Stephen Fraser Dec 27, 2016 6:31pm

Still sounds like blame. We ALL have a part.

Heather Cacciabaudo Oct 16, 2016 7:27pm

Jayson, What you also fail to mention here is that abusive partners almost never have a bright neon sign overhead blinking 'I'm abusive, please come be with me' at the beginning of a relationship. After people become emotionally committed is usually when the abuse begins. There is absolutely nothing wrong or shameful in staying in a relationship in order to give your abusive partner a chance to work to resolve his/her internal conflicts, which you yourself advocate for. If that doesn't work, that is usually the time to consider ending the relationship.
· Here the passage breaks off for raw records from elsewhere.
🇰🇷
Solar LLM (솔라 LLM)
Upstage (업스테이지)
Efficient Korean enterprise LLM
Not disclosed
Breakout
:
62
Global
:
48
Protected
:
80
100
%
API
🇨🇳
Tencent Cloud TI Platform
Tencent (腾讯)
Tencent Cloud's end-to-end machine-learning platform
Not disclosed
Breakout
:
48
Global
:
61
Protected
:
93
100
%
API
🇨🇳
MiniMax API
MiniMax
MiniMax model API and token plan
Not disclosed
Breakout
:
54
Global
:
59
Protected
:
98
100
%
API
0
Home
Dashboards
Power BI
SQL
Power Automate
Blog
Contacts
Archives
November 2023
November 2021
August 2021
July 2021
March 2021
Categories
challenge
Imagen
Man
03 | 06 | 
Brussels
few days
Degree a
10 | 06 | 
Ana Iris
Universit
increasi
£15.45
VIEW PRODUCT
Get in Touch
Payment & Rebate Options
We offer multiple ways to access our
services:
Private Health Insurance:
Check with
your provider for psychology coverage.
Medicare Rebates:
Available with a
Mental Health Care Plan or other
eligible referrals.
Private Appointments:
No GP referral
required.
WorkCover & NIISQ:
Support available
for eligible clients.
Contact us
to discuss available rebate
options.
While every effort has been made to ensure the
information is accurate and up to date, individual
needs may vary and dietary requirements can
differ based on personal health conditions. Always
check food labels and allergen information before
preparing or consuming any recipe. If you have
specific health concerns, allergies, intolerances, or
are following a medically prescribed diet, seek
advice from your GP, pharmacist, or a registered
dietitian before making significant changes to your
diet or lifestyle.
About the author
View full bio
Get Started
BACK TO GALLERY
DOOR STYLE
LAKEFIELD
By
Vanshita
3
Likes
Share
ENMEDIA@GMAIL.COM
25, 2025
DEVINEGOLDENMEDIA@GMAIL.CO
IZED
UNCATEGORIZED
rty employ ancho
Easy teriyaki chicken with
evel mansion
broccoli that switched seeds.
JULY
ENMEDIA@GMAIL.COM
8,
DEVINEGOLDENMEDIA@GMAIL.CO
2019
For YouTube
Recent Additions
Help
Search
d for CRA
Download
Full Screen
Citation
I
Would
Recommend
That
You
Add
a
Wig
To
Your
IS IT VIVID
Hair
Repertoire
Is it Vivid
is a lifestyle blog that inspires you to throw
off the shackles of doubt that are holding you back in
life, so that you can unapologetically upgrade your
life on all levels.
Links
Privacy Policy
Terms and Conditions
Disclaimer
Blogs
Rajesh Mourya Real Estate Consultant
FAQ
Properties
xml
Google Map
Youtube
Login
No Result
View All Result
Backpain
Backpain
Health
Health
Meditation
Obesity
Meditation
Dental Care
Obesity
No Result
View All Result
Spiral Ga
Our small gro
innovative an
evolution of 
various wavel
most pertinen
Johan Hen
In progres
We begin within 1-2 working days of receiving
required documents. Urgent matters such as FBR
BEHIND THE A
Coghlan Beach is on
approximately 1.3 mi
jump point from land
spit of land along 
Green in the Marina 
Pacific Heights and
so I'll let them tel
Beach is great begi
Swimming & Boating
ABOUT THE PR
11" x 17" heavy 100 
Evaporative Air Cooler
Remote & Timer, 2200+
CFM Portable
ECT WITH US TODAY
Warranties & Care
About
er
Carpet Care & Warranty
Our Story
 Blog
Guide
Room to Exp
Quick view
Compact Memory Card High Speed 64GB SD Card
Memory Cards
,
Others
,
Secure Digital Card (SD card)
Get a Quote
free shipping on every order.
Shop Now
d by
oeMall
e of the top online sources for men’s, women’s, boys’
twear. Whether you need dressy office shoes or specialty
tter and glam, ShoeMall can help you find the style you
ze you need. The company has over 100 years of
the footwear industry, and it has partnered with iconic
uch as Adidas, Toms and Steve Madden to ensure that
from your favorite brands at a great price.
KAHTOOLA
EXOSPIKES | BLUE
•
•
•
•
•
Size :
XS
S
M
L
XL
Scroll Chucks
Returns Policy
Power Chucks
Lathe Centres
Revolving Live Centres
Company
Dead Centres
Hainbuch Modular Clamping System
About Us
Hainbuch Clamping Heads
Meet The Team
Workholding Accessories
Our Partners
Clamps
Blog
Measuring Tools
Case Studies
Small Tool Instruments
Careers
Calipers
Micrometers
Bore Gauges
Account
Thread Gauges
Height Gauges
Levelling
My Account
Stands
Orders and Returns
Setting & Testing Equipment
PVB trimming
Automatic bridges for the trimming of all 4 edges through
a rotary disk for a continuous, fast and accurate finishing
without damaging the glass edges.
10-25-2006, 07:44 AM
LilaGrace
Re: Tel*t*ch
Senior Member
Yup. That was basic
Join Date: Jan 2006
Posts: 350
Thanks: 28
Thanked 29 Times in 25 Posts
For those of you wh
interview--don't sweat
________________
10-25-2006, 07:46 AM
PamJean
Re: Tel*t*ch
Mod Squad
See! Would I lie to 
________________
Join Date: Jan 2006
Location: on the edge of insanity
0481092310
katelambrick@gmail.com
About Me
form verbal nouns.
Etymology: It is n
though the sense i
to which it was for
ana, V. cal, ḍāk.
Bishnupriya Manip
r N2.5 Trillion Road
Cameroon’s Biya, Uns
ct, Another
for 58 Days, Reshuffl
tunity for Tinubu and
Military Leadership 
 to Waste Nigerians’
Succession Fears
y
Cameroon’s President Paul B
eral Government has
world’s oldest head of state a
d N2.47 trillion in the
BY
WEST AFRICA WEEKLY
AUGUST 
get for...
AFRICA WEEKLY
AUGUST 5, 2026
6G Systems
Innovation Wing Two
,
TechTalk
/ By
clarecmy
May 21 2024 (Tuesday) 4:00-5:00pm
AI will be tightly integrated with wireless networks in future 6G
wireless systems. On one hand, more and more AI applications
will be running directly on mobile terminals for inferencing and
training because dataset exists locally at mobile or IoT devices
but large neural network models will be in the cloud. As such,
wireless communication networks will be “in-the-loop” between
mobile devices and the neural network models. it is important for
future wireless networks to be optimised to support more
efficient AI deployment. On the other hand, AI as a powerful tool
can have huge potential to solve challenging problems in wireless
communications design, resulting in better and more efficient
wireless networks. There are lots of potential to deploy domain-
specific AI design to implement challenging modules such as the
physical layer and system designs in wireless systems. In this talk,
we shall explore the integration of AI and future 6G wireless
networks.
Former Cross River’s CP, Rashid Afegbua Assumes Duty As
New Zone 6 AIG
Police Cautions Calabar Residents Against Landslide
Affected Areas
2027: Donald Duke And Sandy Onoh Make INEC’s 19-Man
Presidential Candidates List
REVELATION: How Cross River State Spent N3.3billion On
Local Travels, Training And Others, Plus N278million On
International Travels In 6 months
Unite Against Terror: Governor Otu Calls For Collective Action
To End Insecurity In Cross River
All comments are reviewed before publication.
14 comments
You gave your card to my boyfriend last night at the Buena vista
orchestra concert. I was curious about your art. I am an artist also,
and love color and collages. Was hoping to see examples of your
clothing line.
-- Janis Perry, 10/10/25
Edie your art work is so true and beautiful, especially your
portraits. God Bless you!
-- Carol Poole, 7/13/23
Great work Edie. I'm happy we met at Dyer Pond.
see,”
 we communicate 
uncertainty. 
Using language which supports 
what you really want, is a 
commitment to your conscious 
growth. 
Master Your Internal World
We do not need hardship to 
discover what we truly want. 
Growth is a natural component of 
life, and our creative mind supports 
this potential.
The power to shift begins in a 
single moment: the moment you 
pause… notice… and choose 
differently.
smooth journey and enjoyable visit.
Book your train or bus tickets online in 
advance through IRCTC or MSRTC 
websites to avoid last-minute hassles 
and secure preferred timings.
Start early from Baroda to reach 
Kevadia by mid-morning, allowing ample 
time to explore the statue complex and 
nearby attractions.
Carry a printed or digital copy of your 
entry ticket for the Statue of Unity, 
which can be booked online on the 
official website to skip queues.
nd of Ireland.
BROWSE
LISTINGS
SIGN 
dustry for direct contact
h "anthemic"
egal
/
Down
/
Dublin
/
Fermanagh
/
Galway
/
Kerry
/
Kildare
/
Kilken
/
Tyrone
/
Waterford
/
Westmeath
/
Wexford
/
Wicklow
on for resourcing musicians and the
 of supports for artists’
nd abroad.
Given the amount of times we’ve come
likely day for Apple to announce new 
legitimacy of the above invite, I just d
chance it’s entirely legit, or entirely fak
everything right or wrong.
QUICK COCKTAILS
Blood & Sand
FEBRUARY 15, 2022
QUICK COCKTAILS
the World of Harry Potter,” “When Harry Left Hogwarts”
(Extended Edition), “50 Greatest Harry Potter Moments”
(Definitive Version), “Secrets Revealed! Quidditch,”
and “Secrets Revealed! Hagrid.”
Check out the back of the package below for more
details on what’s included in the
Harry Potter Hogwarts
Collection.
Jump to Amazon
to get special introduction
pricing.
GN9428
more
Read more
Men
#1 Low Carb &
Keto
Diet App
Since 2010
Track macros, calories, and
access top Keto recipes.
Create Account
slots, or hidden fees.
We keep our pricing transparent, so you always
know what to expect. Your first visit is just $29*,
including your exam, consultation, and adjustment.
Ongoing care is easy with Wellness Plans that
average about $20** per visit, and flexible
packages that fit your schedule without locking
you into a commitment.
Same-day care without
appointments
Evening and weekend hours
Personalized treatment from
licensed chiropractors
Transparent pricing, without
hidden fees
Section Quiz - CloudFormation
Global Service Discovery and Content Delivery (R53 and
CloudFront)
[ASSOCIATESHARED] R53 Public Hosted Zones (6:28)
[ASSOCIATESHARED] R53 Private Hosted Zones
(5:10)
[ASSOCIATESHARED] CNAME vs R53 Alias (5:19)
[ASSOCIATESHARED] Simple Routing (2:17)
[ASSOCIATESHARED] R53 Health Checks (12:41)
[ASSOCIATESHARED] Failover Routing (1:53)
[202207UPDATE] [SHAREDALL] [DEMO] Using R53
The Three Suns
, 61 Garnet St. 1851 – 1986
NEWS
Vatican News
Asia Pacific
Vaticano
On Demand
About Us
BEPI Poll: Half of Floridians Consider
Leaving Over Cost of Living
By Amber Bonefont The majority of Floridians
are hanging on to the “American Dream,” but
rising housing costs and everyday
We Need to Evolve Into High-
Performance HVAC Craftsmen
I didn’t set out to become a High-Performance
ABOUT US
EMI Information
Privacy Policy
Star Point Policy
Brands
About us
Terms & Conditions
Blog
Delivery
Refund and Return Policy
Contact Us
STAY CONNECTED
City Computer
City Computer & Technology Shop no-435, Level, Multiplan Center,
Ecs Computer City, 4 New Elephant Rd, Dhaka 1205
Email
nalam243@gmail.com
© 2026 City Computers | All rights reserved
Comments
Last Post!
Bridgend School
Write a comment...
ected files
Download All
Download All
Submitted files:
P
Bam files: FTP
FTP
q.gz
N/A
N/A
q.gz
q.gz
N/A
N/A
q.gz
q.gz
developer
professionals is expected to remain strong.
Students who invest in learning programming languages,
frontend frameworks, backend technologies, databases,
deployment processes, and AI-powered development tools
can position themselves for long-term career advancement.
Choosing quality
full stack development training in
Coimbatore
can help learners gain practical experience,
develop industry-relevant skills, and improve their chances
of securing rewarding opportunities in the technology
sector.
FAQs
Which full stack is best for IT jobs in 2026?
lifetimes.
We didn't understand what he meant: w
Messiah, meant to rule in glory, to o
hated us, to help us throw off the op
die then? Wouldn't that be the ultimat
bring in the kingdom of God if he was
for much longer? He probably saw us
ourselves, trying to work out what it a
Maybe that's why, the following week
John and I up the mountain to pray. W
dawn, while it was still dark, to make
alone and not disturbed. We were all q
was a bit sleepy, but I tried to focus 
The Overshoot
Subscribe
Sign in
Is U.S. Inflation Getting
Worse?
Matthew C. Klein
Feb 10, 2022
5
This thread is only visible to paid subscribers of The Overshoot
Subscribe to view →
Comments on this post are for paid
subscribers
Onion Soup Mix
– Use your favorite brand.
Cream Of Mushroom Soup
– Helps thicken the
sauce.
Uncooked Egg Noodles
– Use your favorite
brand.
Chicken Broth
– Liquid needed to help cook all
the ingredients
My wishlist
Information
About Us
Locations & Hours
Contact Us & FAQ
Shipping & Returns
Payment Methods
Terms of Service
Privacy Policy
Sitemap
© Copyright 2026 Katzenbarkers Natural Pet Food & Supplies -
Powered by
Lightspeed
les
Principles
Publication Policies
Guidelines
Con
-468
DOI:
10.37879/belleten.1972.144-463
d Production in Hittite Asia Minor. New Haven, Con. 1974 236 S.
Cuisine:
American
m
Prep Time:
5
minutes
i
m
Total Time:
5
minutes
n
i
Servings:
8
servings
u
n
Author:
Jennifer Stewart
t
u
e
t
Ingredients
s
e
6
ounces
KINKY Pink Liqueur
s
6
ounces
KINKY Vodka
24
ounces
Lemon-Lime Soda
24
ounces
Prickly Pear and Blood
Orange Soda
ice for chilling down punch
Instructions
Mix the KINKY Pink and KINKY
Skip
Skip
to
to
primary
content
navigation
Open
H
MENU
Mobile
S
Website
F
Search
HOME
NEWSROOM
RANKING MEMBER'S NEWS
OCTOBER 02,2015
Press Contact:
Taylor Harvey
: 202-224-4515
I find that your Example 3 "For some reason I chose to stay in an abusive marriage ..." to be highly misrepresentative of what really happens. This is more closer to the truth: "My partner pulled a bait and switch on me, as he/she began exhibiting abusive behavior after we became emotionally committed to one another. I gave him/her X time to resolve his/her internal conflicts, but the abuse continued to occur. After realizing that the relationship could not continue without subjecting myself to further abuse, I chose to end the relationship."

Sally Bartolameolli Oct 15, 2016 6:36pm

I like this article in its simplicity. There is much I relate to personally (I'm a divorced woman who has remarried happily) and professionally (I work primarily with women dealing with their own shadows/family of origin patterns & empowerment). The one point that I do not see that you are including here is that there are times when a partner, primarily a woman is actually being victimized in a marriage. There can be a good deal of shame when we feel stuck and go to the conditioning for women that says, "If I try harder" or "If I am more patient" things/he (or she if it is a same-gender marriage) will get better. Women are conditioned, in my opinion, to be over-responsible and to tolerate abusive/disrespectful behavior. Owning honestly that we are being victimized is necessary. Then we can take honest action to care well for ourselves. Thanks for opening this discussion. And, there is more to be said.